SENANG BERMUHAMMADIYAH…BAHAGIA BER NU


Oleh: Amhar Rasyid
Jambi, 13 September 2024

Assalamu’alaikum wr,wb Bpk2/Ibuk2/Adik2/Anak2/ mahsw2ku dan segenap pembaca setia, baik Muslim maupun non-Muslim di mana saja berada. Tulisan berikut bertujuan untuk mempererat rasa kedekatan emosional simpatisan Muhammadiyah dan NU terutama bagi adik2 dan generasi muda umumnya. Kata Mahfud MD, NU dan Muhammadiyah bagaikan sepasang sepatu, tidak bisa dipakai hanya sebelah saja. Pernyataan semacam itu barangkali ada motif politiknya, tetapi yang lebih empirik ialah NU dan Muhammadiyah bagaikan dua ‘kapal besar’ yang sebaiknya anda tumpangi di bumi Nusantara untuk menuju, bukan ke IKN, tetapi ke NKRI. Maka pendekatan dalam tulisan ini lebih bersifat sosio-kultural tetapi mengerucut pada aspek intelektualitas dan filosofis.

Ber Muhammadiyah dan ber NU itu bisa dilihat sebagai memiliki identitas. Secara sosiologis, identitas adalah konsep diri seseorang yang terbentuk akibat hubungannya dengan kelompok siosial tertentu. Identitas diproduksi dan tertanam kuat dalam hubungan sosial kemasyarakatan. Konsep identitas diri dalam sosiologi mencakup bagaimana seseorang merasa terhubung dengan kelompok sosial dan bagaimana kemudian hal ini berdampak pada sikapnya dan persepsinya baik pada diri sendiri maupun pada orang lain. Memang Muhammadiyah dan NU tersebut bersifat keislaman tetapi simpatisannya boleh jadi warga non-Muslim juga. Di Indonesia bagian Timur dan di luar negeri banyak warga non-Muslim yang ikut berMuhammadiyah. Identitas diri ber NU dan berMuhammadiyah semacam itu bukan jaminan untuk masuk sorga, tetapi hanya jaminan berorganisasi keagamaan yang menuntun kepada jalan ke sorga dalam hidup bernegara, itu ‘tesis’ saya.

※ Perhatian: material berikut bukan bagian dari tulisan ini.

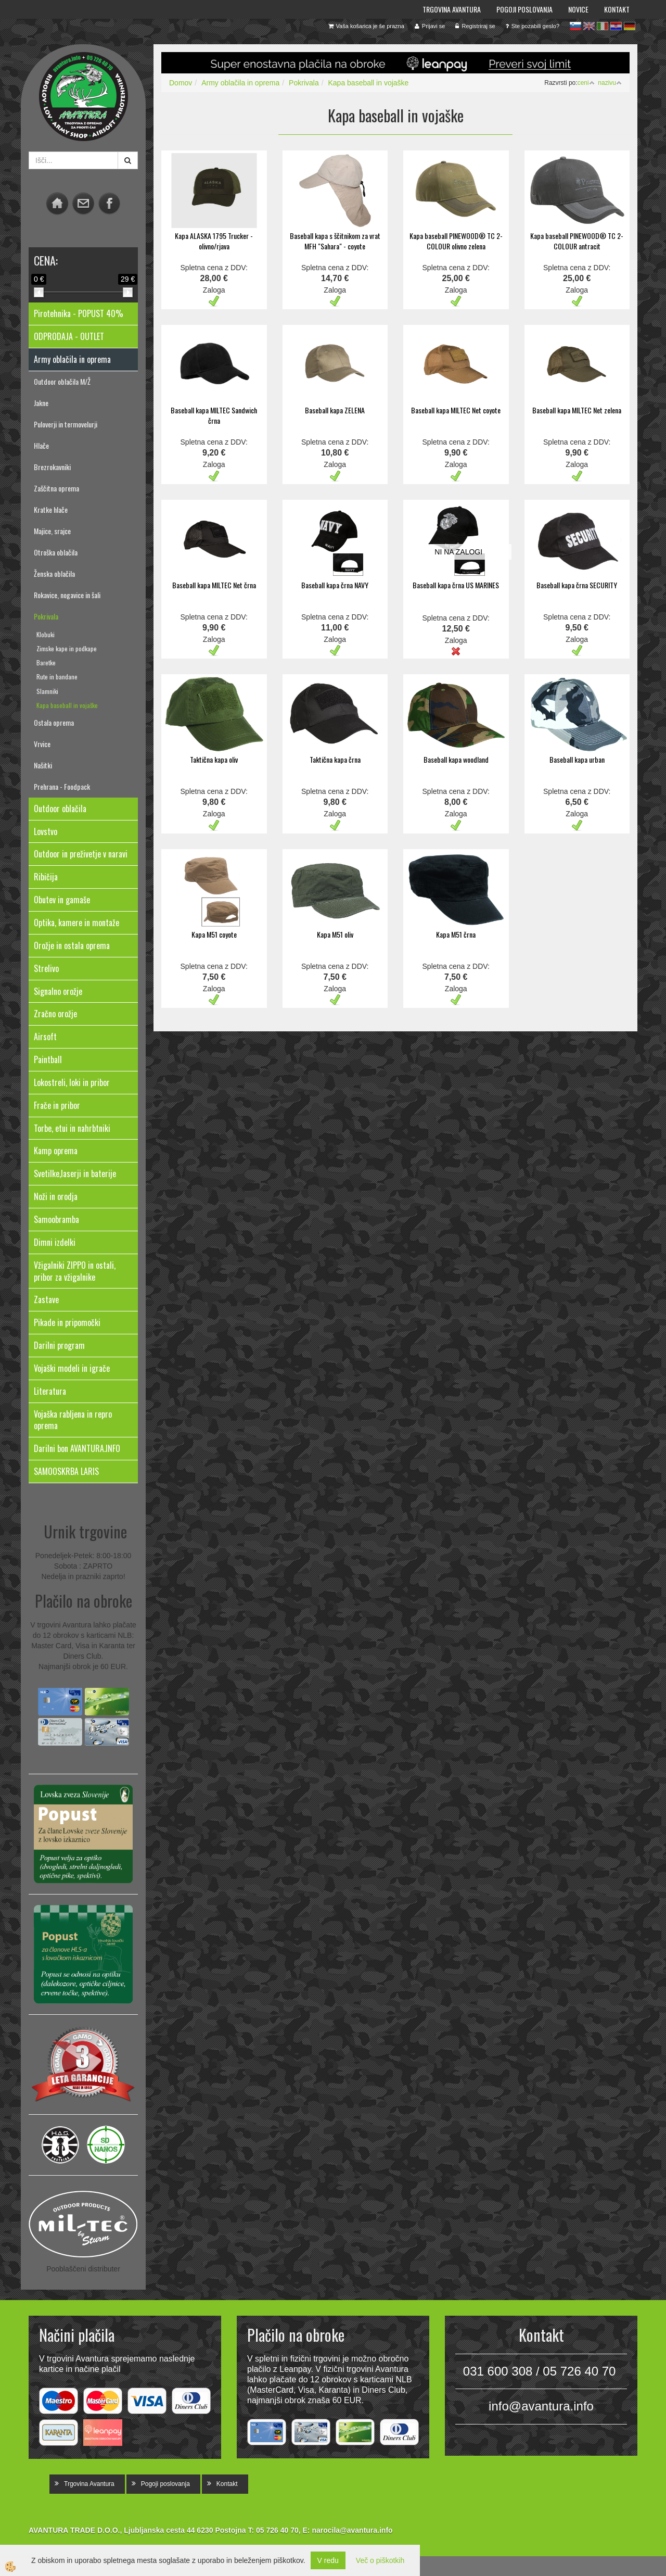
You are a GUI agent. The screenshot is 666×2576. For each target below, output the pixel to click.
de (629, 26)
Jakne (41, 402)
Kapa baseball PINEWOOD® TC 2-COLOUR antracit (576, 240)
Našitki (43, 765)
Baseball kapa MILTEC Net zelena (576, 410)
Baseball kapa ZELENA (335, 410)
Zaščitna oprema (56, 488)
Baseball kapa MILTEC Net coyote (456, 410)
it (602, 26)
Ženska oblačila (54, 573)
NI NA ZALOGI (458, 552)
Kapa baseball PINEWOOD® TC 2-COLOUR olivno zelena (456, 240)
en (589, 26)
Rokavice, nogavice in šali (67, 594)
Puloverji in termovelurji (65, 424)
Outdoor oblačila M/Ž (62, 381)
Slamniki (47, 691)
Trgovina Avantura (451, 9)
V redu (328, 2560)
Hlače (41, 445)
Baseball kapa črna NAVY (334, 584)
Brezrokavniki (52, 466)
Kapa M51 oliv (335, 934)
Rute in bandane (57, 676)
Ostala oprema (54, 722)
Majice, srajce (52, 530)
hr (616, 26)
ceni (586, 82)
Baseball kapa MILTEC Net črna (214, 584)
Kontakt (617, 9)
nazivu (610, 82)
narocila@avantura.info (352, 2530)
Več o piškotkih (380, 2560)
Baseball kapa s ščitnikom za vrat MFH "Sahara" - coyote (335, 240)
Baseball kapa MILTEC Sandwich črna (214, 415)
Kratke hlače (51, 509)
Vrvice (42, 743)
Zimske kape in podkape (66, 648)
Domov (180, 83)
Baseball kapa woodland (456, 759)
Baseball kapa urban (577, 759)
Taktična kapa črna (335, 759)
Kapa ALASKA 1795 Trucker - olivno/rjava (214, 240)
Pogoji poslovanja (524, 9)
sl (575, 26)
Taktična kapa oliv (214, 759)
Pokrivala (46, 616)
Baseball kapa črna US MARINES (456, 584)
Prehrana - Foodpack (62, 786)
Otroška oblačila (56, 552)
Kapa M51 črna (456, 934)
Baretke (46, 662)
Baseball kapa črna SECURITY (576, 584)
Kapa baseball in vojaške (67, 705)
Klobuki (45, 634)
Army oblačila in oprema (240, 83)
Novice (578, 9)
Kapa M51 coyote (214, 934)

Muhammadiyah, sebagaimana sudah kita ketahui, adalah organisasi sosial keagamaan yang didirikan oleh KH Ahmad Dahlan tahun 1912 di Yogyakarta. Bendera organisasi ini berwarna hijau, ada gambar matahari dan bertuliskan Muhammad di tengahnya dengan huruf Arab. Muhammadiyah secara resmi menyatakan bahwa ia tidak ikut berpolitik praktis. Sementara NU adalah singkatan Nahdhatul Ulama didirikan oleh KH Hasyim Asy’ari tahun 1926 di Surabaya, Jawa Timur. Bendera organisasi ini juga berwarna hijau bertuliskan Nahdhatul Ulama (Kebangkitan Ulama) dengan huruf Arab. NU ikut secara resmi berpolitik praktis dalam kehidupan bernegara.

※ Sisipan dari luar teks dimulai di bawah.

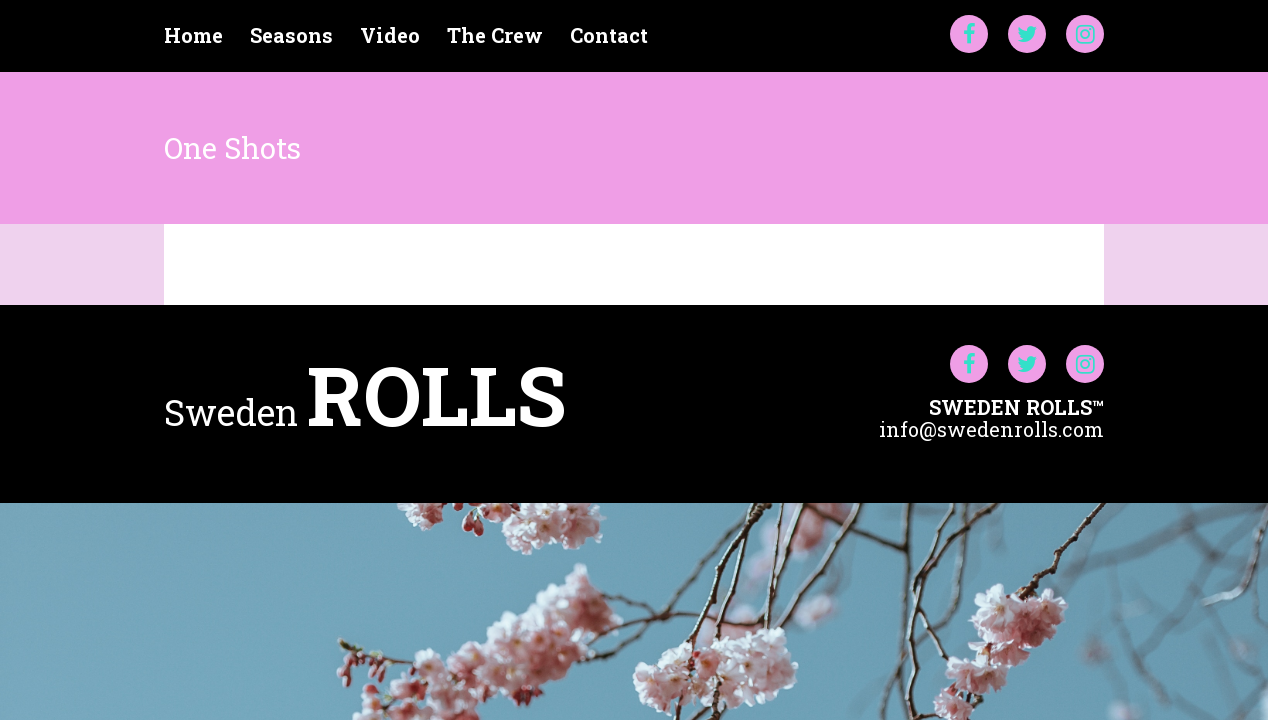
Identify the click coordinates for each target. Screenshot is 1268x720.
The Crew (495, 35)
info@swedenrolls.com (991, 429)
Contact (609, 35)
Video (390, 35)
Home (193, 35)
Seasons (291, 35)
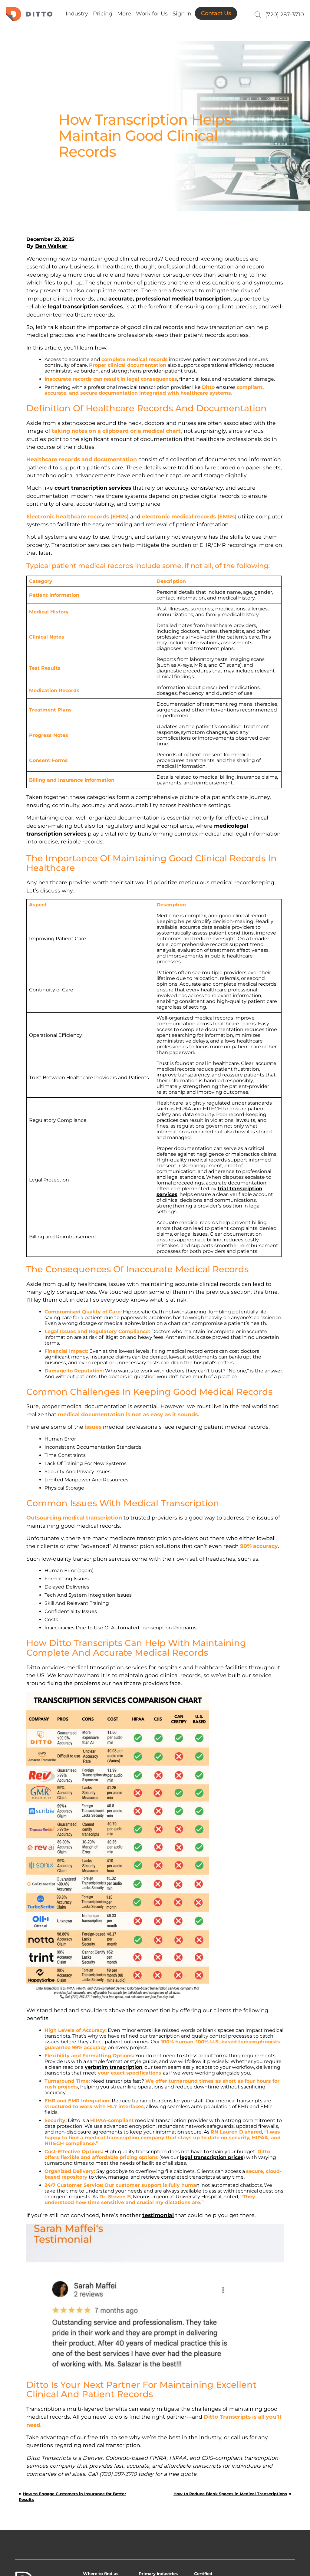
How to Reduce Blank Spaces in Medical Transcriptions (230, 2494)
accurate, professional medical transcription (169, 298)
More (124, 13)
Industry (77, 13)
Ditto (29, 14)
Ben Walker (51, 246)
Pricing (102, 13)
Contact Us (216, 13)
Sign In (182, 13)
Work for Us (152, 13)
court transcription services (92, 488)
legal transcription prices (211, 2157)
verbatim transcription (113, 2067)
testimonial (158, 2215)
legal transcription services (85, 306)
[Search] (257, 15)
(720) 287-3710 (284, 14)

Tidak ikut Muhammadiyah dan tidak ikut NU juga tidak apa2. Tetapi masyarakat mulai dari desa hingga kota banyak yang sudah ‘nyaman’ ikut menggabungkan diri pada salah satu organisasi tersebut. Faktor2 apa yang menggiring seseorang untuk bergabung? Di kalangan orang awam, barangkali faktor2 sosial keagamaan menjadi pemicu untuk ikut berMuhammadiyah atau berNU, misalnya saat awal mulai Puasa Ramadhan, pilihan Hari Raya karena memperimbangkan ‘mudik’, acara2 keagamaan di tingkat desa, acara saat kematian, hari masuk puasa, festival keagamaan dan pilihan lokasi mesjid untuk melaksanakan solat Jum’at dan solat ‘Ied. Biasanya moment2 seperti itulah yang kontributif bagi menguatnya identitas diri seseorang. Kalau di kalangan PNS, tradisi di kantor atau di lingkungan tempat kerja juga ikut menjadi pertimbangan. Mungkin pertimbangan pragmatic lebih banyak dijumpai: ibarat ‘kutu loncat’, bergeser ke posisi mana yang lebih menguntungkan. Yang perlu disadari, ikut NU atau ikut Muhammadiyah juga tidak akan ditanyai oleh Malaikat dalam kubur nanti. Prof. Quraysh Shihab dan alm. Prof. Minhaji sering mangatakan dirinya hanya sebagai Muslim saja.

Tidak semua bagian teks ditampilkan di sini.